É neste ponto que arrendatários e senhorios encontram um único consenso. Ao DN, o ativista da plataforma Morar em Lisboa e dirigente da Associação dos Inquilinos Lisbonenses (AIL) Luís Mendes concorda que  é necessário que haja mais casas no mercado para resolver o problema da habitação. Perante isto, reconhece “que os proprietários acabam muitas vezes por se retrair e retrair algumas ofertas,  porque têm receio de que não possam colocar de futuro os níveis de renda das suas propriedades aos valores que lhes convier. Mas o mercado para funcionar tem que ser regulado e a oferta tem que estar ajustada à procura”. Esta regulação, de acordo com o dirigente da AIL, deve ser conseguida através da criação do “registo nacional de arrendamento, onde se concentrava toda a oferta de casas para arrendar, a nível do país, por distrito, por conselho, por freguesia, com o preço de renda, a área útil da habitação, portanto, o que permitiria calcular o valor da renda por metro quadrado e logo aí ver se a renda é especulativa ou não”. Para além disto, para responder às necessidades dos proprietários, “o Estado deve dar um estímulo fiscal forte, portanto, isenções fiscais drásticas e fortes a quem queira colocar os seus [imóveis] devolutos no mercado de arrendamento”, propõe Luís Mendes.

Em contraciclo com os proprietários, Luís Mendes defende que “a ‘lei Cristas’ tem que ser revogada” por  estar “cheia de botox”, argumentando que “já não interessa a ninguém, é uma lei que se aprovou há mais de 10 anos, que não funciona, que permite uma desregulação e uma descompensação e forte distorção no mercado”. “Tem que ser revogada e outra lei do arrendamento mais justa tem que ser promulgada”, propõe, lembrando que “há pessoas que têm que optar entre o pagar a renda de casa e a alimentação, num país com tão baixos salários e tão baixas pensões, em que as famílias estão com uma taxa de esforço tão elevada, com tanta dificuldade, incluindo gerir o seu orçamento para conseguir pagar todas as despesas, que fazem face até ao fim do mês”.

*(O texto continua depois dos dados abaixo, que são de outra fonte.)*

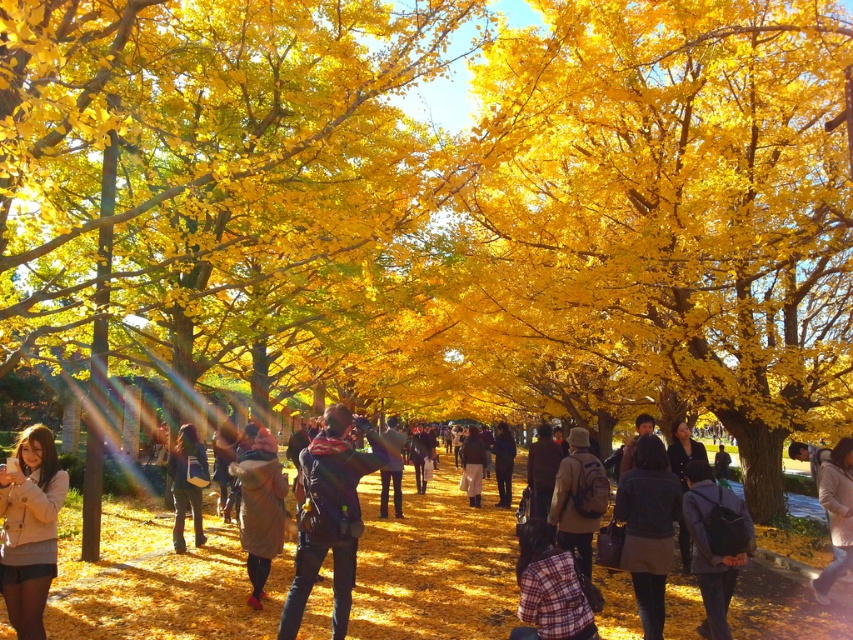 Between golden leafy tree at center and velvet brown coat at center, which one has more height?

Standing taller between the two is golden leafy tree at center.

Is point (712, 60) behind point (254, 520)?

Yes, point (712, 60) is behind point (254, 520).

Image resolution: width=853 pixels, height=640 pixels. What do you see at coordinates (677, 202) in the screenshot?
I see `golden leafy tree at center` at bounding box center [677, 202].

Identify the location of golden leafy tree at center. (677, 202).

Which is below, golden leafy tree at center or matte beige coat at lower left?

matte beige coat at lower left

Can you confirm if golden leafy tree at center is smaller than matte beige coat at lower left?

No.

What do you see at coordinates (677, 202) in the screenshot?
I see `golden leafy tree at center` at bounding box center [677, 202].

What are the coordinates of `golden leafy tree at center` in the screenshot? It's located at (677, 202).

Between point (328, 499) and point (186, 436), which one is positioned behind?

Positioned behind is point (186, 436).

Which is in front, point (310, 525) or point (175, 509)?

Point (310, 525) is more forward.

You are a GUI agent. You are given a task and a screenshot of the screen. Output one action in this format:
    pyautogui.click(x=<x>, y=<y>)
    Task: Click on the dark blue jeans at center
    The height and width of the screenshot is (640, 853).
    Given the screenshot: What is the action you would take?
    pyautogui.click(x=329, y=515) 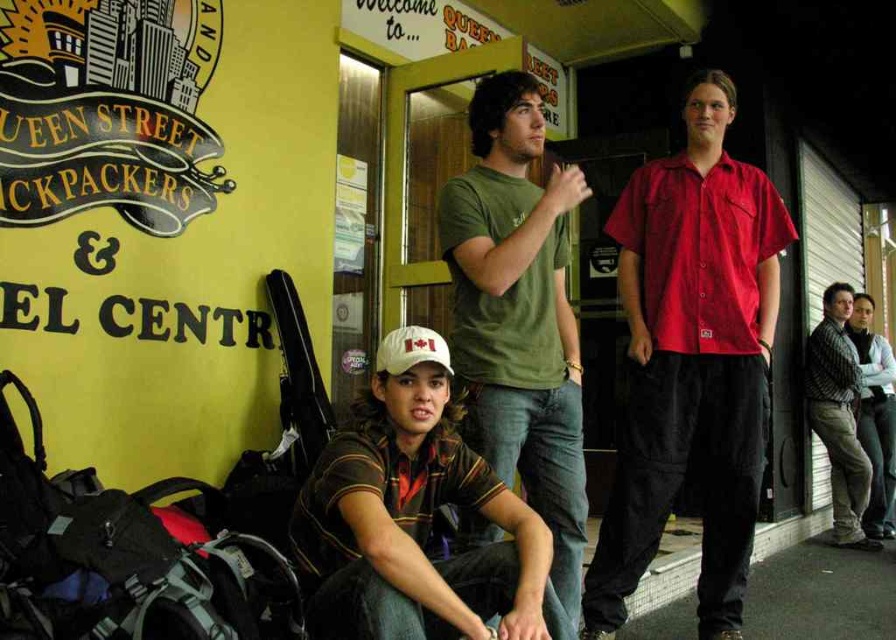 Question: Can you confirm if green matte t-shirt at center is smaller than white fabric baseball cap at center?

Choices:
 (A) yes
 (B) no

Answer: (B)

Question: Which object is farther from the camera taking this photo?

Choices:
 (A) white fabric baseball cap at center
 (B) brown striped shirt at center
 (C) green matte t-shirt at center

Answer: (A)

Question: Which point is farther to the camera?

Choices:
 (A) (397, 328)
 (B) (829, 336)
 (C) (464, 426)

Answer: (B)

Question: Can you confirm if red cotton shirt at center is bigger than white fabric baseball cap at center?

Choices:
 (A) yes
 (B) no

Answer: (A)

Question: Among these points, which one is farthest from the camera?

Choices:
 (A) (425, 337)
 (B) (722, 307)
 (C) (398, 400)

Answer: (B)

Question: Can you confirm if striped shirt at right is smaller than white fabric baseball cap at center?

Choices:
 (A) no
 (B) yes

Answer: (A) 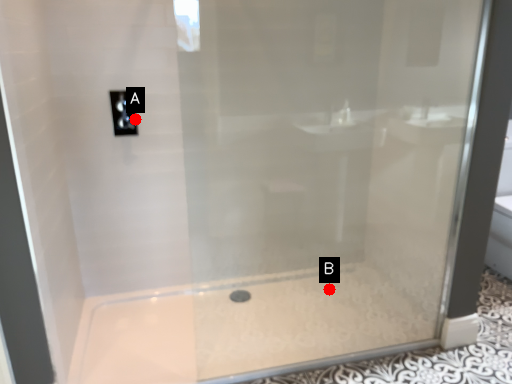 Question: Two points are circled on the image, labeled by A and B beside each circle. Which point is closer to the camera?

Choices:
 (A) A is closer
 (B) B is closer

Answer: (A) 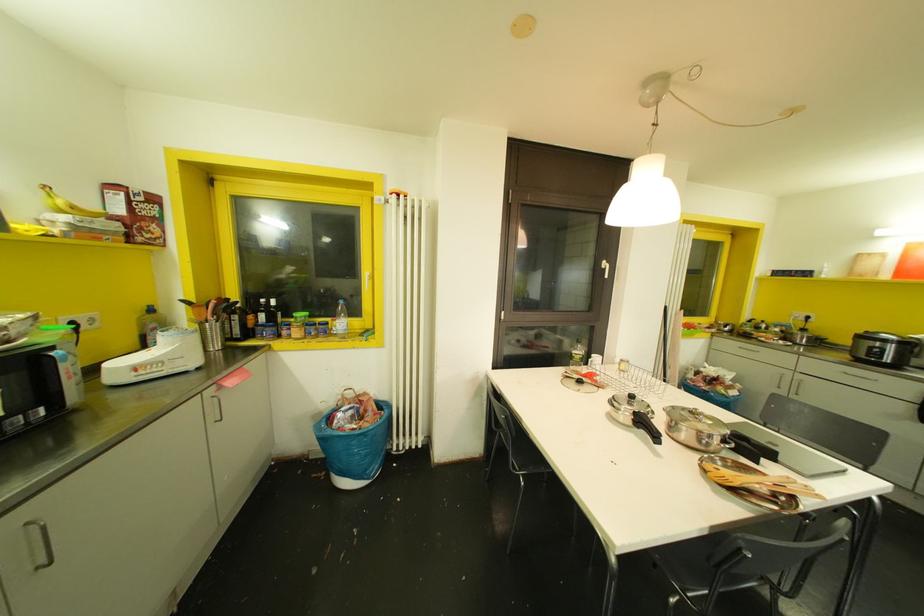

Os partidos, assumem as dores de ambos os lados desta trincheira e posicionam-se. Do lado dos inquilinos, citada através da plataforma online esquerda.net, a coordenadora do Bloco de Esquerda, Mariana Mortágua, assume que o partido quer “tetos máximos para as rendas consoante o concelho, consoante a tipologia do imóvel. Mas queremos mais. Queremos o que o Governo foi incapaz de fazer, que é estabelecer um teto para o aumento das rendas em 2024, que, se nada for feito, será de 6%”.

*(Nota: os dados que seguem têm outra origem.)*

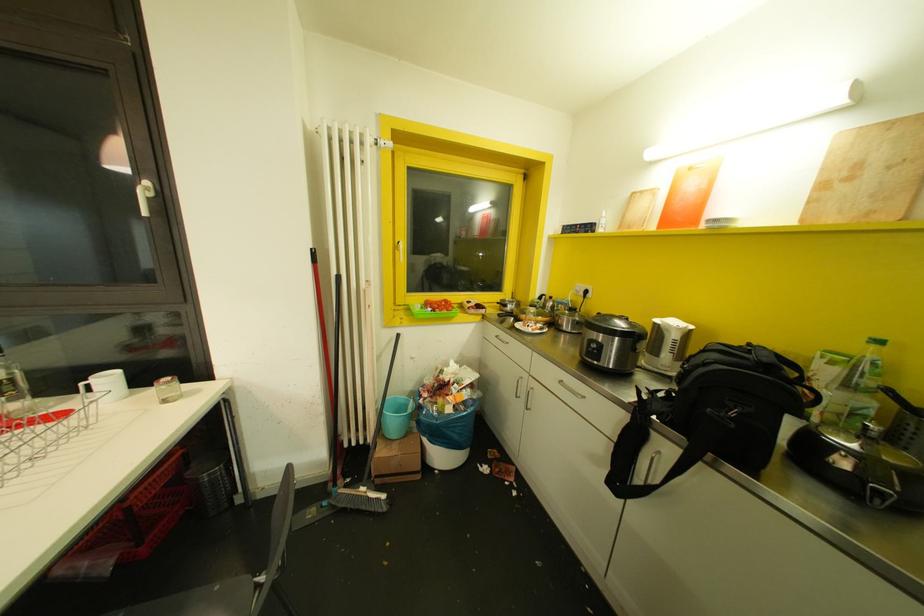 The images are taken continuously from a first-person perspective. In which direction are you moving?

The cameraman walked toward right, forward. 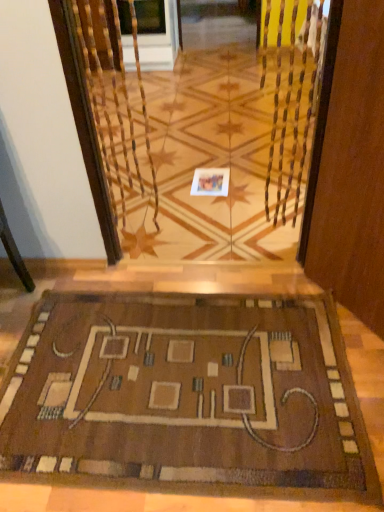 Question: Is transparent glass door at center bigger than white paper at center?

Choices:
 (A) yes
 (B) no

Answer: (A)

Question: Are transparent glass door at center and white paper at center beside each other?

Choices:
 (A) yes
 (B) no

Answer: (B)

Question: Is transparent glass door at center looking in the opposite direction of white paper at center?

Choices:
 (A) yes
 (B) no

Answer: (A)

Question: From a real-world perspective, is transparent glass door at center over white paper at center?

Choices:
 (A) no
 (B) yes

Answer: (B)

Question: Considering the relative positions of transparent glass door at center and white paper at center in the image provided, is transparent glass door at center to the right of white paper at center from the viewer's perspective?

Choices:
 (A) yes
 (B) no

Answer: (B)

Question: Looking at their shapes, would you say transparent glass door at center is wider or thinner than white paper at center?

Choices:
 (A) thin
 (B) wide

Answer: (A)

Question: Considering the relative positions of transparent glass door at center and white paper at center in the image provided, is transparent glass door at center to the left or to the right of white paper at center?

Choices:
 (A) left
 (B) right

Answer: (A)

Question: Is point (312, 109) positioned closer to the camera than point (228, 174)?

Choices:
 (A) closer
 (B) farther

Answer: (A)

Question: Would you say transparent glass door at center is inside or outside white paper at center?

Choices:
 (A) outside
 (B) inside

Answer: (A)

Question: In terms of height, does transparent glass door at center look taller or shorter compared to brown woven mat at lower center?

Choices:
 (A) tall
 (B) short

Answer: (A)

Question: Is transparent glass door at center wider or thinner than brown woven mat at lower center?

Choices:
 (A) thin
 (B) wide

Answer: (A)

Question: From a real-world perspective, relative to brown woven mat at lower center, is transparent glass door at center vertically above or below?

Choices:
 (A) below
 (B) above

Answer: (B)

Question: Is point 178,75 closer or farther from the camera than point 187,401?

Choices:
 (A) closer
 (B) farther

Answer: (B)

Question: Would you say white paper at center is inside or outside brown woven mat at lower center?

Choices:
 (A) outside
 (B) inside

Answer: (A)

Question: Is point (213, 174) positioned closer to the camera than point (165, 297)?

Choices:
 (A) closer
 (B) farther

Answer: (B)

Por outro lado, em declarações ao DN, o deputado do Chega Filipe Melo defende que “não é com estas limitações à renda que devemos conseguir devolver habitação e confiança ao mercado. Portanto, o mercado, por si só, tem que se autorregular, naturalmente”. Para além disto, propõe o deputado do Chega, isto só se resolve com “um reforço muito significativo da construção, tem que se construir muito rapidamente milhares de fogos e aí o Estado só poderá fazê-lo com o apoio dos privados”.